EU accused of ‘anti-vax levels of science denial’ over safer nicotine products
STOCKHOLM – Leading international health experts have accused the European Commission of engaging in anti-vaccine-style science denial after it rejected overwhelming evidence that smoke-free nicotine products reduce smoking and smoking-related disease.
The Commission’s response to a parliamentary question from Danish MEP Kristoffer Storm represents one of the most alarming examples of ideology-driven policymaking seen in EU public health in recent years, said Dr Delon Human, physician, leader of Smoke Free Sweden and a former secretary-general of the World Medical Association.
“The Commission’s position contradicts a mountain of unimpeachable evidence and is a textbook case of science denial. Even if well‑intentioned, this statement may unintentionally increase smoking‑related disease and mortality in Europe rather than reduce it,” he said.
“Dismissing safer nicotine alternatives is as irrational and dangerous as denying that vaccines save lives. It ignores regulators, clinicians, real-world data and lived experience.”
Despite acknowledgements by independent authorities – including the US Food and Drug Administration and Cochrane reviews – that smoke-free nicotine products expose users to substantially lower levels of harmful chemicals than cigarettes and help smokers to quit, the Commission claimed that using such products does not reduce health risks.
The statement from the European Commissioner for Health and Food Safety, Olivér Várhelyi (pictured), reads: “Using smoke-free tobacco and nicotine products, as opposed to combustible smoking, is not reducing risk to health.”
Dr Human said: “That is possibly one of the most dangerous sentences that has been uttered by a politician charged with the welfare of 450 million people. Combustion is what causes cancer, heart disease and lung disease. To suggest that inhaling smoke and not inhaling smoke carry the same risk is scientific nonsense and risks condemning smokers to continue using deadly cigarettes.”

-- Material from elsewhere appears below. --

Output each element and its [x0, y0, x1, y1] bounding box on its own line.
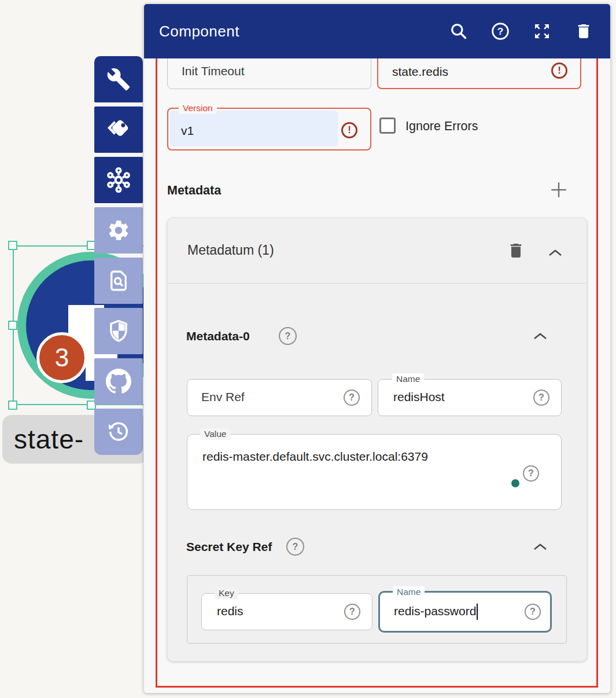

Sweden’s world-leading results offer irrefutable evidence that harm reduction works. By embracing safer nicotine alternatives, Sweden has achieved the lowest smoking rates in the EU at 5.3% of adults, less than one-quarter of the EU average.
It now enjoys a massive public health dividend, with dramatically lower rates of smoking-related diseases. The country’s male lung cancer death rate is 61% lower than the European average, with a corresponding 34% lower rate of total cancer deaths.
“Sweden has already shown Europe the way forward,” Dr Human said. “It has provided a roadmap to a smoke-free future that saves lives instead of scoring moral points. The Commission risks moving the EU in the opposite direction.
The Commission has cited concerns about a potential “gateway effect” from smoke‑free products to smoking. Dr Human noted that “no robust evidence supports this claim – and that Sweden’s experience shows the opposite’.
He concluded: “Europe must now decide whether it wants to lead on public health or repeat the mistakes of science denialism. In tobacco control, it is time for the Commission to stop promoting ideology over science and start prioritising lives.”